Wherever the string "height" appears in a line of the listing below, report that line.

::::

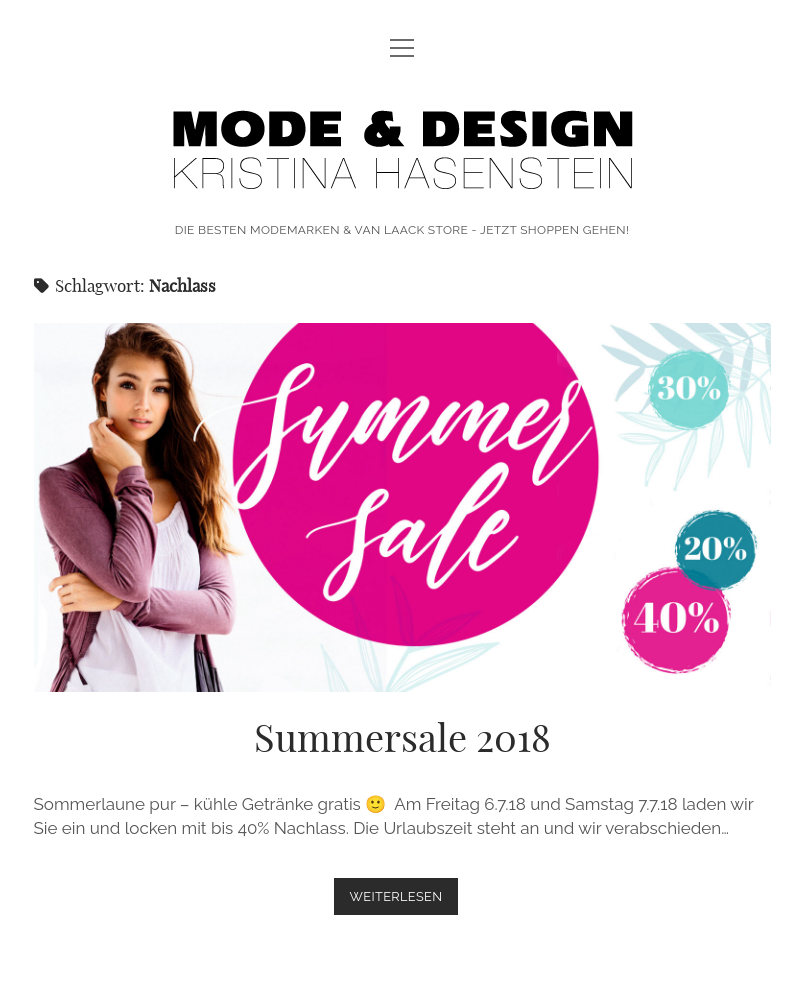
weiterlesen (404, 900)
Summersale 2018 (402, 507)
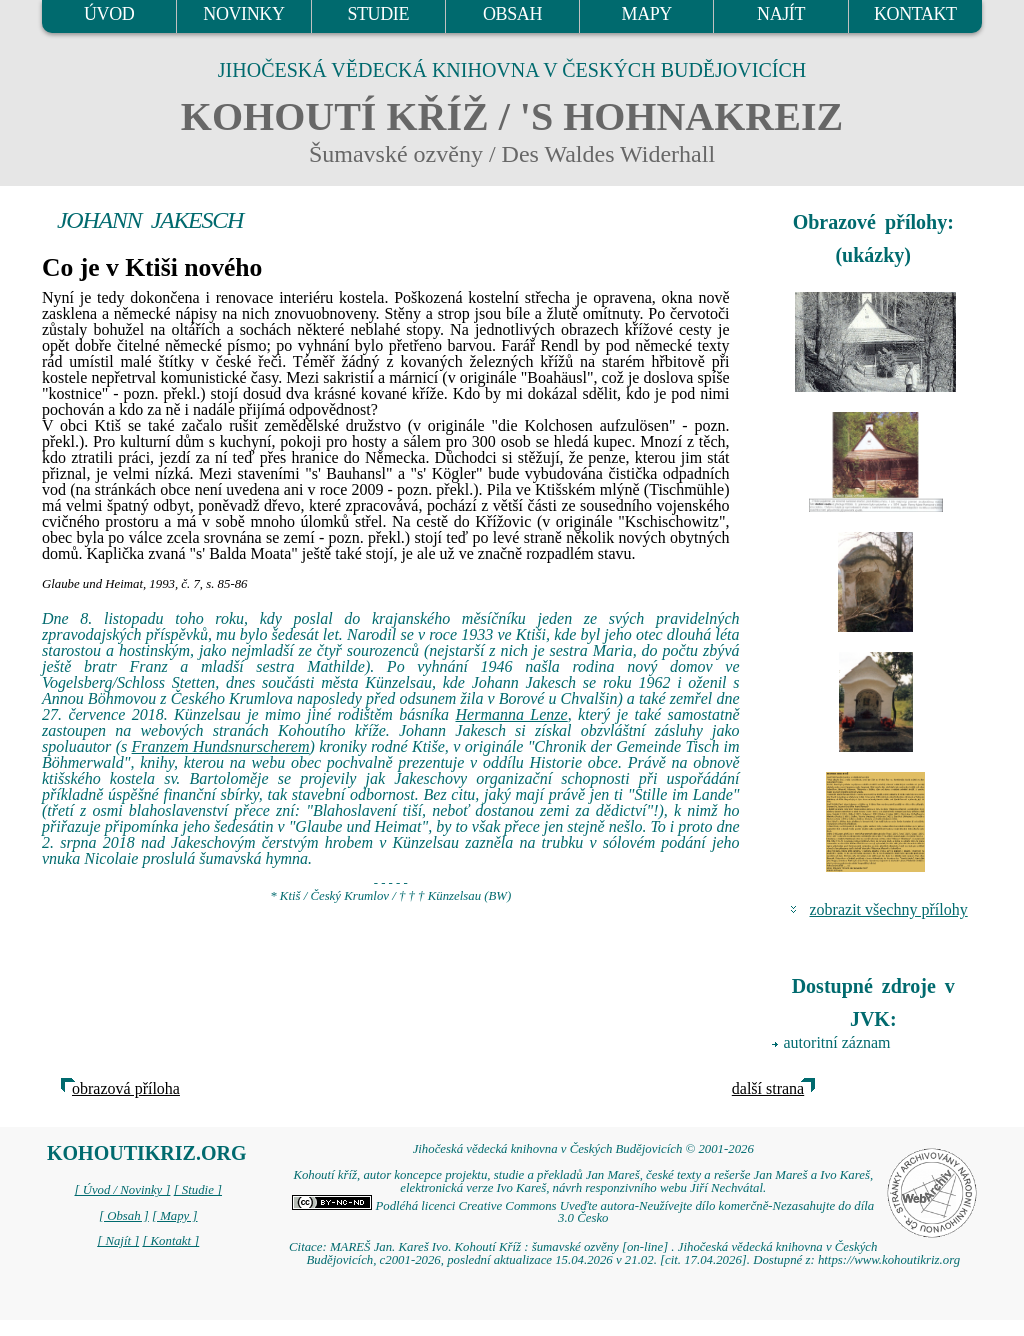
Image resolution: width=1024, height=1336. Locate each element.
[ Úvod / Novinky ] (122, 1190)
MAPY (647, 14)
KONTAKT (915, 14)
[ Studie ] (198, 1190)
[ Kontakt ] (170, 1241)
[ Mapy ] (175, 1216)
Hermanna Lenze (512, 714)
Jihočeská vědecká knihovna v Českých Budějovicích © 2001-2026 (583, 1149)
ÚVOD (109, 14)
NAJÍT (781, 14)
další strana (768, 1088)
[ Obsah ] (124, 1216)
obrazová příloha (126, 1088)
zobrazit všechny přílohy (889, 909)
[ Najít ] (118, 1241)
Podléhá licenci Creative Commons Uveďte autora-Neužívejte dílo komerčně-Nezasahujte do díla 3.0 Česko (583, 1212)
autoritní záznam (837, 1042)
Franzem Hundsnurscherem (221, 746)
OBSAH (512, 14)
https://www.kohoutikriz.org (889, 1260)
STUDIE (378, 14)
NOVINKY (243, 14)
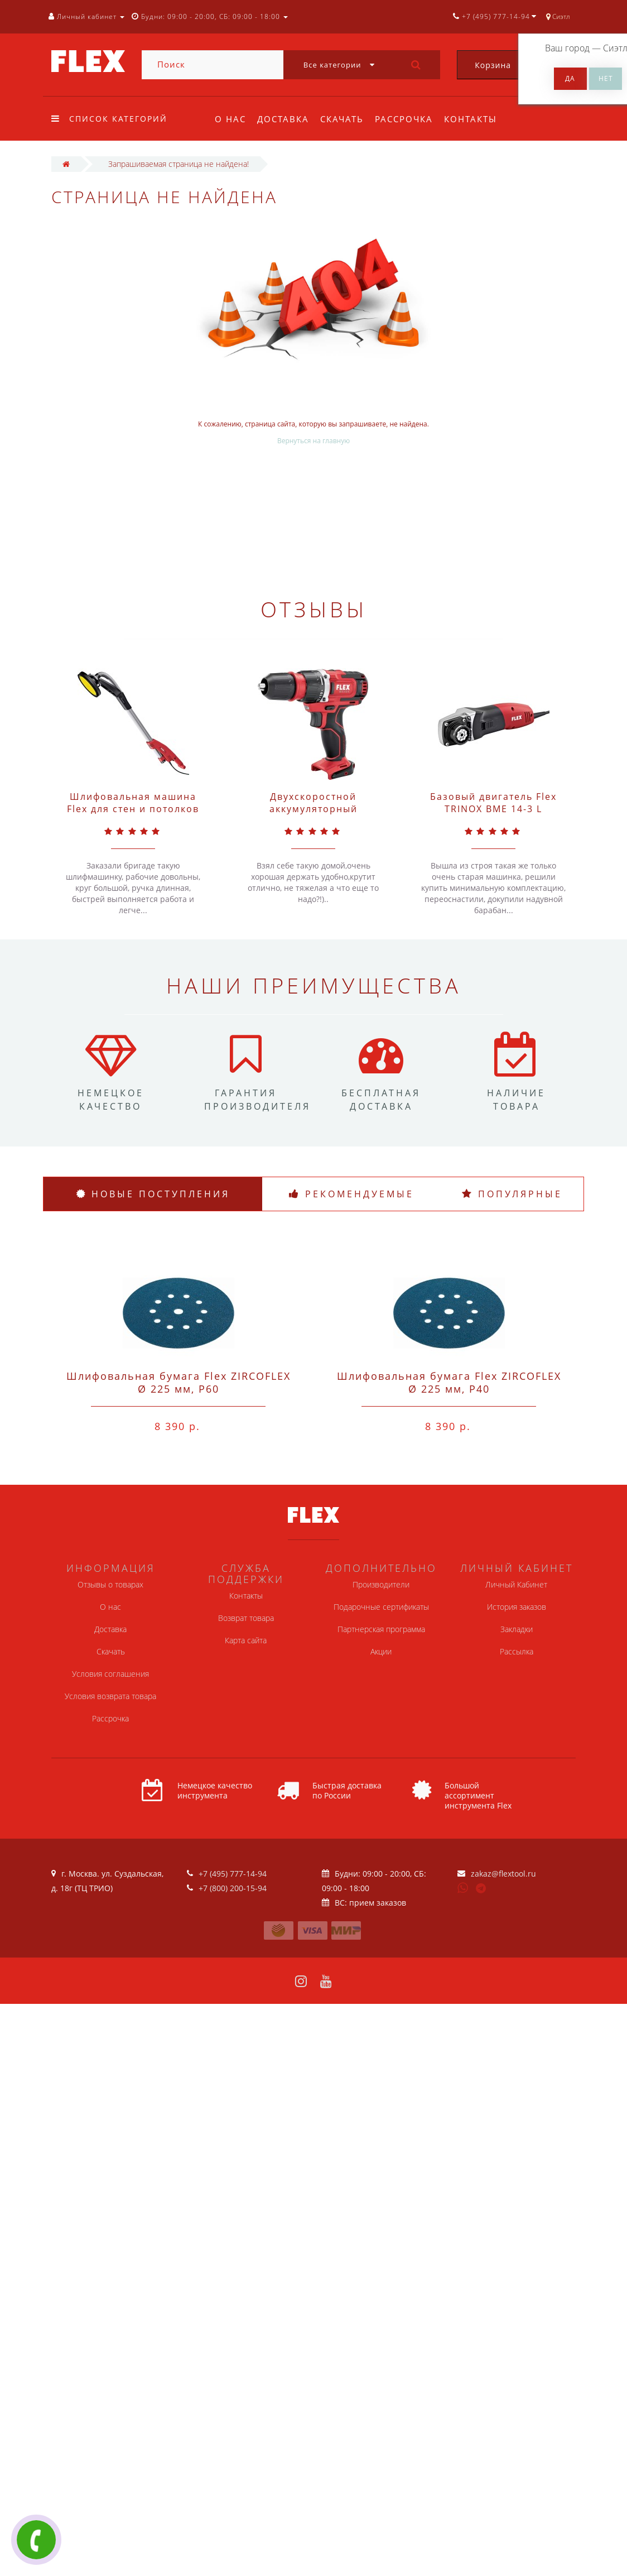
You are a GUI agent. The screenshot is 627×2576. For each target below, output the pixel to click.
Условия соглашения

::::

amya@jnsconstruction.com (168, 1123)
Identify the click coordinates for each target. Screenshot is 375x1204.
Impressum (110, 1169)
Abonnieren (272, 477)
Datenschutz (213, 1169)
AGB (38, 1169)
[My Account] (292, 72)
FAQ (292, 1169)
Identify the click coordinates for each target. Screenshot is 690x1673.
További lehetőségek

::::

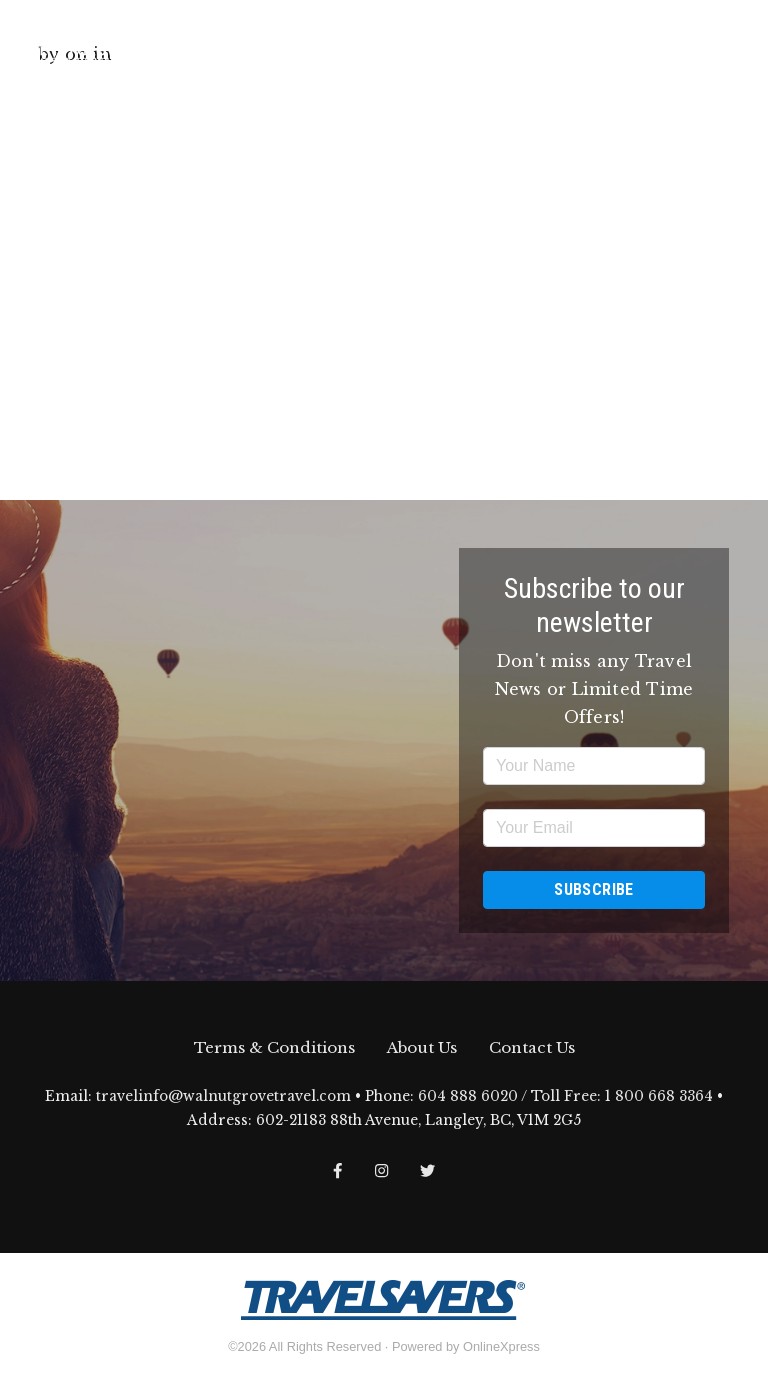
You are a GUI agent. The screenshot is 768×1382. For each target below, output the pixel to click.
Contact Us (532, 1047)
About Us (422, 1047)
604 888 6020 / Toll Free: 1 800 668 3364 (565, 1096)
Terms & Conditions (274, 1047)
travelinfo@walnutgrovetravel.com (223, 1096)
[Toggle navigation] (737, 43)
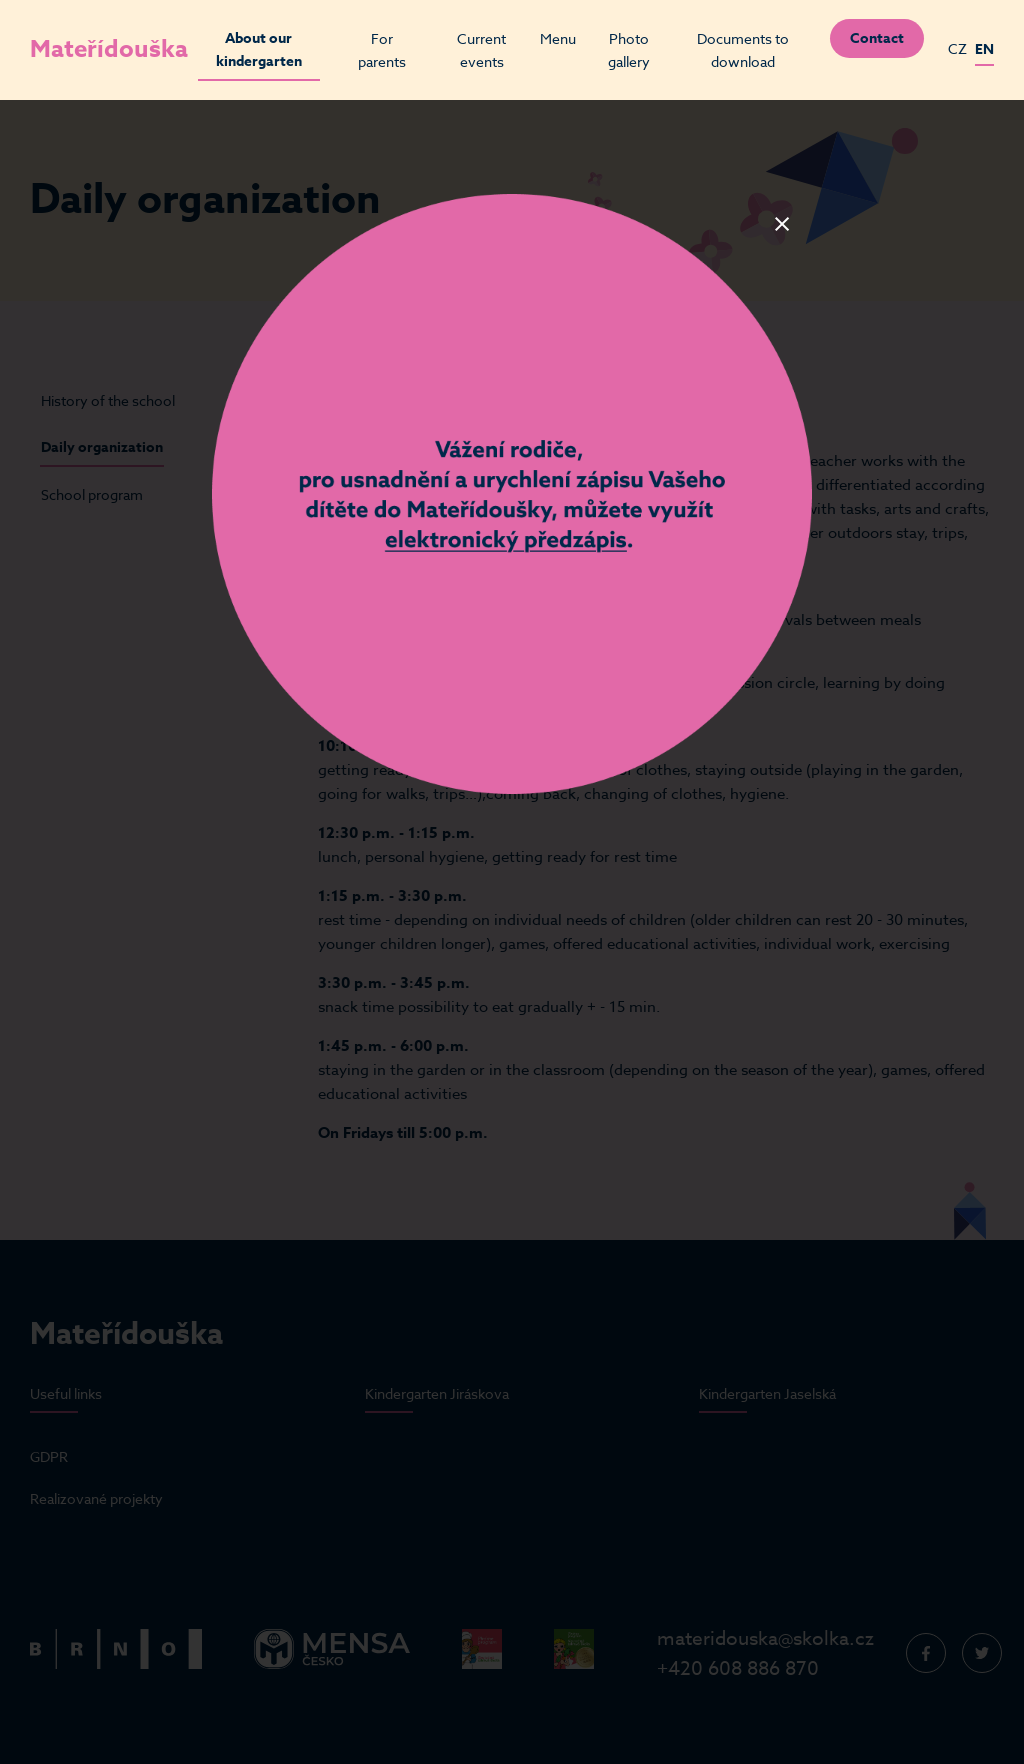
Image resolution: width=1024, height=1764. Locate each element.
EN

::::

### Output for this exercise
Image resolution: width=1024, height=1336. Locate each element.
Image resolution: width=1024, height=1764. Locate each element.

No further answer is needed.